ジェトロ・ビジネス短信 / 2024年7月30日 0時30分

添付資料PDFファイル(212 KB)

2029年までの続投が決まった欧州委員会のウルズラ・フォン・デア・ライエン委員長(2024年7月19日記事参照)は7月18日、今後5年間の政治指針を発表した。欧州理事会(EU首脳会議)が採択した戦略アジェンダ(2024年7月4日記事参照)に沿うかたちで競争力や防衛・安全保障の強化を最優先課題に位置付ける。一方で、欧州型社会モデルの推進も掲げており、欧州議会の右派・左派の要求に幅広く配慮した内容となっている。

競争力強化に向け、企業の欧州グリーン・ディール対応を支援

産業界の競争力強化策(添付資料表参照)の柱となるのは、企業の規制対応負担の軽減と投資の促進だ。欧州グリーン・ディールに関し、企業負担が課題となっていることから、競争力強化の観点から「クリーン産業ディール」を新たに提案する。

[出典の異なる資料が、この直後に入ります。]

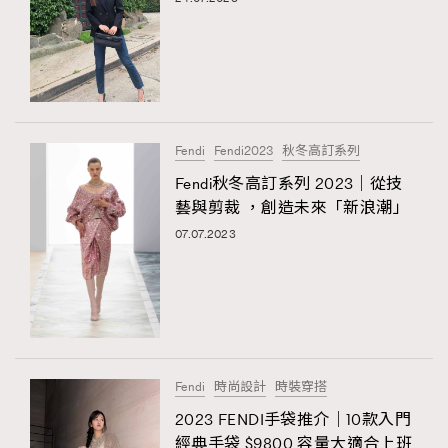
Fendi
Fendi2023
秋冬高訂系列
Fendi秋冬高訂系列 2023｜從技
藝與剪裁 ，創造未來「新浪潮」
07.07.2023
Fendi
時尚設計
時裝穿搭
2023 FENDI手袋推介｜10款入門
經典手袋 $9800 容量大適合上班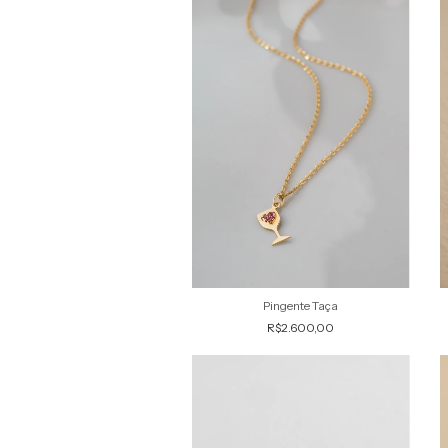
Pingente Taça
R$2.600,00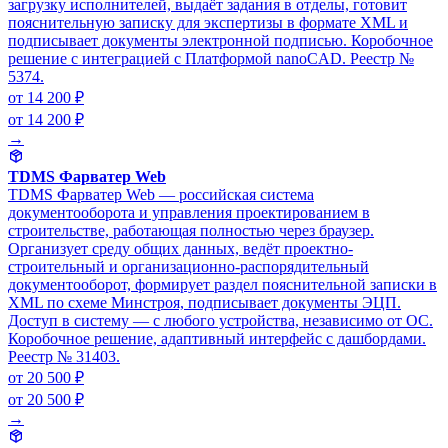
загрузку исполнителей, выдаёт задания в отделы, готовит
пояснительную записку для экспертизы в формате XML и
подписывает документы электронной подписью. Коробочное
решение с интеграцией с Платформой nanoCAD. Реестр №
5374.
от 14 200 ₽
от 14 200 ₽
→
TDMS Фарватер Web
TDMS Фарватер Web — российская система
документооборота и управления проектированием в
строительстве, работающая полностью через браузер.
Организует среду общих данных, ведёт проектно-
строительный и организационно-распорядительный
документооборот, формирует раздел пояснительной записки в
XML по схеме Минстроя, подписывает документы ЭЦП.
Доступ в систему — с любого устройства, независимо от ОС.
Коробочное решение, адаптивный интерфейс с дашбордами.
Реестр № 31403.
от 20 500 ₽
от 20 500 ₽
→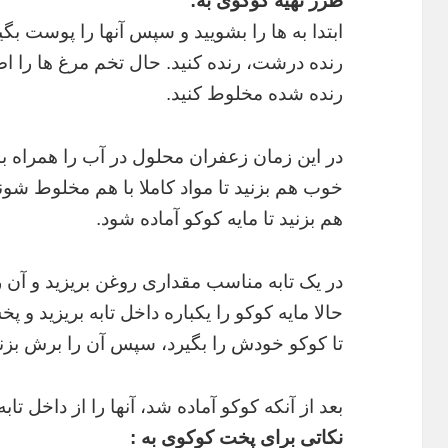
طرز تهیه کوکوی به:
ابتدا به ها را بشویید و سپس آنها را پوست بگی
رنده درشت، رنده کنید. حال تخم مرغ ها را اضا
رنده شده مخلوط کنید.
در این زمان زعفران محلول در آب را همراه با 
خوب هم بزنید تا مواد کاملا با هم مخلوط شون
هم بزنید تا مایه کوکو آماده شود.
در یک تابه مناسب مقداری روغن بریزید و آن ر
حالا مایه کوکو را یکباره داخل تابه بریزید و پخ
تا کوکو خودش را بگیرد، سپس آن را برش بزنید
بعد از آنکه کوکو آماده شد، آنها را از داخل تاب
نکاتی برای پخت کوکوی به :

前提として、従来の温室効果ガス(GHG)排出削減目標(2021年4月22日記事参照)を堅持し、GHG排出90%削減を定める2040年目標案(2024年2月14日記事参照)の法制化を目指す。その上で、成立済みの欧州グリーン・ディール関連法(2024年6月6日記事参照)の実施において必要となる、エネルギー集約型産業などの脱炭素化に向けた環境整備を行う。具体的には、産業界脱炭素化促進法案を提案する予定だ。同法案は、エネルギー集約型産業や関連インフラ整備への投資促進、規制の簡略化や許認可の迅速化、脱炭素化技術の域内での開発、生産、導入を支援する。

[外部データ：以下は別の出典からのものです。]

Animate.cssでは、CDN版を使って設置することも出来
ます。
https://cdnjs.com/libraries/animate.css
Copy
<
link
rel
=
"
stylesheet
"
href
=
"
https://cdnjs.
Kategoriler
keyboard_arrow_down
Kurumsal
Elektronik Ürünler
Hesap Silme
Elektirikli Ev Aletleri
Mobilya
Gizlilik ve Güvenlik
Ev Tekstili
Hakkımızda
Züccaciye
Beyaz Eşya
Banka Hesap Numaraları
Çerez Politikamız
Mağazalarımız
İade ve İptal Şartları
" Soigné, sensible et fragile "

このほか、競争力強化策の一環として、重要原材料の確保に向け2次原材料の需要創出を目指す循環型経済法案やバイオ技術の実用化を後押しする欧州バイオ技術法案などを発表する予定だ。人工知能(AI)については、域内の技術革新を促進すべく「AIファクトリー」(2024年2月1日記事参照)の立ち上げを欧州委新体制発足後100日以内に実施するほか、AI活用戦略を加盟国や産業界とともに策定する。

課題は財源だ。政治指針は、今後5年間の技術開発が今後50年間の世界経済におけるEUの地位を決めるとして、EUレベルでの公共投資を大幅に増やす方向。その核となるのが、脱炭素化技術、バイオ技術、AIなどの戦略的な重要技術に投資する欧州競争力基金の設置だ。しかし、その財源と目されるEU名義の共同債については言及されていない。欧州理事会が採択した戦略アジェンダにおいても、欧州競争力基金に相当する大型基金に関する言及がないことから、加盟国間の温度差が大きいとみられる。このことから、基金設置に向けた今後の協議は難航が予想される。